Community Housing Data Tool: Sharing Data through a Community-Driven Approach
Presenter: Soojin Conover, Vital Village Network at Boston Medical Center
Co-Authors & Abstract
Allison Bovell-Ammon, Director of Policy Strategy, Children’s HealthWatch
Darris Jordan, Breathe Easy at Home Coordinator, Boston Public Health Commission
JoHanna Flacks, Legal Director, Medical-Legal Partnership Boston
Tomiqua Williams, Community Resident Partner
Yusuf Ali, Network Coordinator, Vital Village Network at Boston Medical Center
The Community Housing Data Tool by Vital Village Network was developed to provide information and resources to individuals, families, and organizations interested in learning more about the state of housing in Boston communities. It was co-created with the Community Data Workgroup (CDW), a diverse team of individual residents and organizational community partners, who provides valuable direction in forming the framework and topics in the Data Tool. Building on guidance from the CDW, the Data Tool intends to make housing information and resources accessible to Boston families, with a focus on topics that residents identified as most relevant. In this talk, we will introduce the Data Tool and how the community has led the process of its development and ongoing plans for expansion. Emphasizing the relationship between health and housing, the tool shares data maps and resources about four categories of support systems: in-house quality and safety, community and external quality and safety, accessibility of affordable living options, and stability support. The tool presents a dynamic model for integrating equity within data sharing efforts that center the lived experience and voices of populations that have been relatively less highlighted in discussions on housing. The interactive tool ultimately aims to promote equitable and safe housing environments in all Boston neighborhoods.
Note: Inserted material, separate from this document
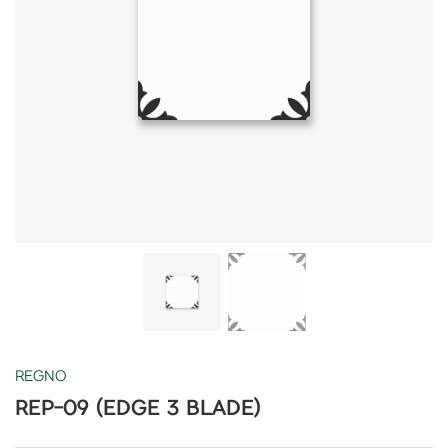
REGNO
REP-09 (EDGE 3 BLADE)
The Politics & Practice of Non-Local Control in Urban Rental Markets
Presenter: Nicholas J. Henninger, Boston University
Recent scholarship in urban politics analyzes the impacts of public housing, housing choice vouchers, and other public-sector initiatives to lessen concentrated poverty in formerly red-lined neighborhoods. However, within a context of welfare retrenchment, the median low-income renter is housed by a private landlord and receives no government subsidy. This may lend significant economic and political power to landlords operating in low-income majority-minority neighborhoods.
Utilizing property ownership data from Boston, Detroit, and Milwaukee, this study finds that landlords owning in low-income neighborhoods are more likely to be non-local – residing over a mile from their property – than landlords in higher-income neighborhoods. Furthermore, non-local landlord status is significantly associated with tenant race and housing type. Stark economic and demographic disparities are shown between non-local landlords’ and their tenants’ respective home communities, with landlord communities significantly whiter and higher-income.
The study further analyzes the political activity of landlords in response to fair housing legislation at the municipal level. Regarding Boston’s Jim Brooks Community Stabilization Act (2017), it finds elevated rates of landlord donations to those councilors voting against the Act – especially from landlords outside of Boston. Altogether, this research finds that landlord-tenant disparities are a key aspect of distorted representation in modern cities.
Moderator: Luc Schuster, Director, Boston Indicators at the Boston Foundation.